BRIEF: Find the line that contains "Görögkatolikus lelkiség" in the entries below. Output it and each later line exactly, and nothing else.

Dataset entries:
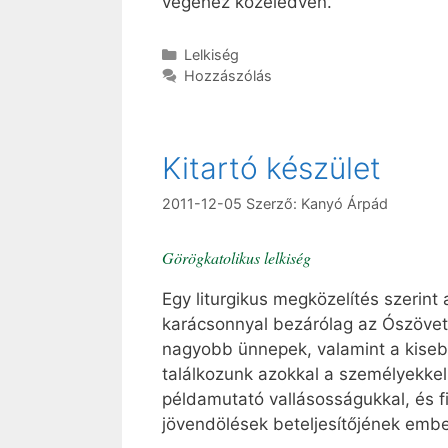
végéhez közeledvén.
Kategória
Lelkiség
Hozzászólás
Kitartó készület
2011-12-05
Szerző:
Kanyó Árpád
Görögkatolikus lelkiség
Egy liturgikus megközelítés szerin
karácsonnyal bezárólag az Ószövets
nagyobb ünnepek, valamint a kise
találkozunk azokkal a személyekkel,
példamutató vallásosságukkal, és f
jövendölések beteljesítőjének ember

ANSWER SECTION:
Görögkatolikus lelkiség
Egy liturgikus megközelítés szerin
karácsonnyal bezárólag az Ószövets
nagyobb ünnepek, valamint a kise
találkozunk azokkal a személyekkel,
példamutató vallásosságukkal, és f
jövendölések beteljesítőjének ember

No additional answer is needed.